Erlang SSL problem

yurko · March 2, 2017, 5:07pm

Today I’ve had some fun time debugging one issue: An app was suddenly unable to make https requests with httpoison. I got errors like these:

SSL: :hello: ssl_alert.erl:85:Warning: unrecognised name
SSL: :certify: ssl_handshake.erl:1623:Fatal error: handshake failure - {bad_cert,unable_to_match_altnames}

The problem is that the same app with the same deps versions at the same time worked fine on my dev computer (almost the same environment as on the server) and on a collegue’s Mac so it should have been something server specific (the app is compiled from source on deploy).

What I did:

updated Erlang, Elixir and all other packages
bumped hackney and its deps
bumped httpoison and its deps
removed Erlang and Elixir, cleaned up, rebooted and installed them again

Something above might have fixed the situation though weird as it sounds it started working a little after I made the last change.

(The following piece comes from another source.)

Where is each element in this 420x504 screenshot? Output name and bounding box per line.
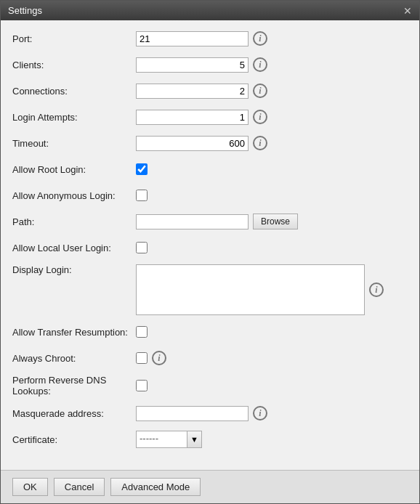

From what I could google, this could have been a problem with Erlang’s certificate but I’m not sure. If it was a temporary problem with the remote API server it should have thrown errors in every environment, otherwise it would make the most sense to me.

What I want now is to understand what happened to somehow avoid it in the future, so I am asking for collective mind’s help

Could someone please explain what exactly does the {bad_cert,unable_to_match_altnames} error mean?

If anyone had a similar problem and can share some experience that would also be helpful.

OvermindDL1 · March 2, 2017, 5:13pm

That really sounds like either a bad certificate or a MITM attack… The altnames are the valid hostnames that the certificate is for, I do not ‘think’ that’d be related to older Erlang’s SSL deprecations, that really seems like either a bad cert or MITM… o.O

No proxies on your network?

yurko · March 2, 2017, 5:18pm

that really seems like either a bad cert

you mean remote sert, the api server I try to connect to?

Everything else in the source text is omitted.